How can this road be both U.S. 321 and N.C. 105 at the same time? And a sign back there said “Blackberry Road.” How did people with cars ever figure out where the heck they were going?
But he felt pretty good about knowing his location. The smoke helped, because DeVontay and Lt. Hilyard had pointed out the little towns below from up on the Blue Ridge Parkway. The fires from last night had definitely been Newton, because he’d seen them through the binoculars, and Newton was pretty much the biggest town in this part of North Carolina. According to the map, U.S. 321 cut a line right through it and kept on grooving south all the way to Charlotte.
Let’s just not think about N.C. 105 and Elk Park and Cross Creek and Haasdale. And wherever Blackberry Road goes.
Rachel and DeVontay had taught him well, so he had little trouble traveling alone, especially with no Zapheads in sight. He preferred sticking to the open road to make better time, plus he liked the idea of being able to outrun anything that threatened him. A wild dog a couple of miles back growled at him, but Stephen stood his ground and shook his walking stick until it slunk back into the forest.
The route offered plenty of houses for food and shelter, and he was pretty good at smelling out which ones held dead bodies. He scavenged plenty of peanut butter and applesauce, and at a roadside gas station he got lucky and scored a box of Slim Jims. And since no grown-ups were around to stop him, he helped himself to Snickers bars, gummy bears, moon pies, and cans of Sprite. He’d carried a dull ache in his stomach all day, but the indigestion was worth it.
At nigh
t he holed up in the most secure room in whichever house looked the safest, settling down in plenty of time to search the house before dark. Even though he’d found plenty of candles and matches, he didn’t dare risk a light. However, in one bedroom he’d found a pack of cigarettes and couldn’t resist trying one. Two puffs and his throat burned, and he spent half the night coughing.
Another bedroom featured a stack of magazines featuring naked women, and he flipped through one, feeling icky and excited at the same time. He put it down halfway through, heart pounding. But when the shame subsided, he retrieved several of the magazines and carefully studied them until darkness fell. By the time he awoke, he was feeling much older than ten-and-a-half.
He wasn’t even scared—well, not much—about being alone. If he met any other survivors, he’d see if they wanted to come along with him. If they turned out to be psychos or soldiers, he’d just politely go on about his business, ready to run if necessary.

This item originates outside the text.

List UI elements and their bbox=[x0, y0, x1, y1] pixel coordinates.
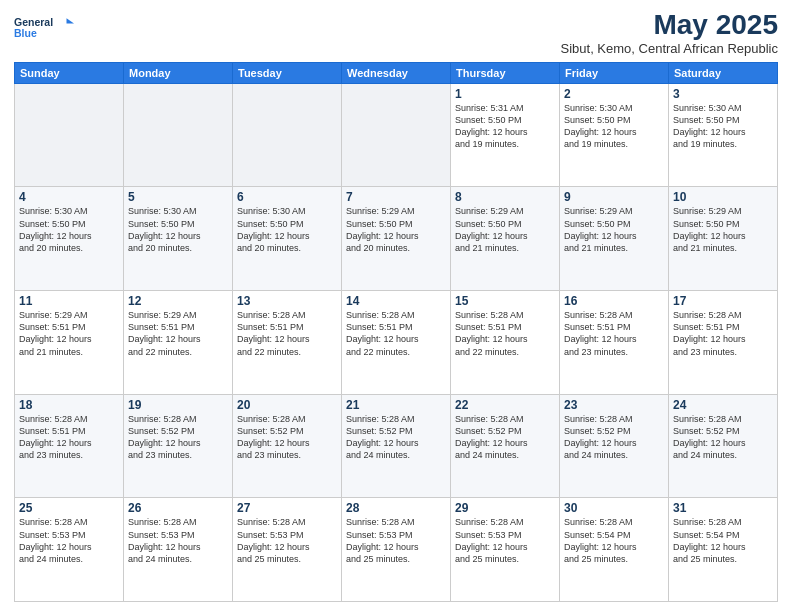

But so far the woods and back roads had been quiet, with only some livestock on the farms and squawking crows overhead to break the peace.
Stephen estimated Newton was still two miles away when the first business development appeared. It was a little strip mall of a few specialty shops, a dentist’s office, and a store plastered with colorful Spanish signs and advertising. The parking lot featured a dozen or so cars, and some of them looked to have moldering shapes in the front seat, but he didn’t look too closely. He didn’t see anything of interest and he already possessed plenty of food, so there was no reason to explore. But the last shop on the strip caught his eye: Heavenly Creatures Pets’n More.
The storefront window featured a cartoon cat that was portrayed as a winged angel, nine little halos rising above its pointy ears. Stephen wondered what had happened to the animals when the Zap hit. Did the owners have time to let them all out of their cages?
He figured most of them would be dead, little more than husks of fur and feathers, the fish already congealed into scum floating on top of the tanks. He wasn’t sure he wanted to see that. Bad enough to see rotten people, but he was kind of used to that by now.